Stubborn Life: Hardship and Hope in Ukraine, Kazakhstan, Poland
In her earliest memories of life in 1930 on the Soviet side of the border between Ukraine and Poland, author Michalska recalls activists coming to her family’s small village and plundering property—dismantling the red roof tiles, cutting beams, and letting the clay fall on a baby’s crib—being forced to hand over grain, cattle, milk, and eggs to pay taxes, trading fabrics for rye and flour. In her memoir, Michalska shows readers the desperation of residents during the great famine when 3 million died and survivors were often too weak to bury the dead or gather willow leaves to pound into bran for flatbread.

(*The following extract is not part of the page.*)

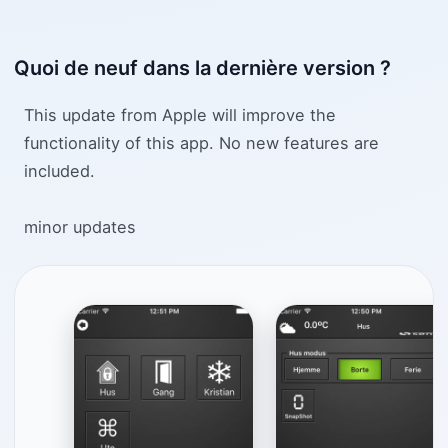
Quoi de neuf dans la dernière version ?
This update from Apple will improve the
functionality of this app. No new features are
included.
minor updates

Stubborn Life follows Michalska after she and her family are exiled to Kazakhstan, where for the first time she thinks the world may not be so cruel and inhumane when she is released from forced labor so she can attend school and pursue a medical degree. She nevertheless witnesses women dying from tuberculosis, hemorrhage, and sepsis during childbirth, hides sacks of wheat carried in a sleigh by a dying horse, shares a single microscope with 300 students during anatomy class in an unheated classroom. Yet she perseveres, completing her exams in 1948 and getting her diploma in 1950.
The book pulls no punches. It does not use emotion but direct, unadorned prose to convey the few instances, as Michalska acknowledges, when fate took “her under its wing in a hostile, cruel world” and enabled her to return to her homeland. It sidelines feelings of hope, instead elevating a fierce, unrelenting determination.
Not an easy read, but an important one.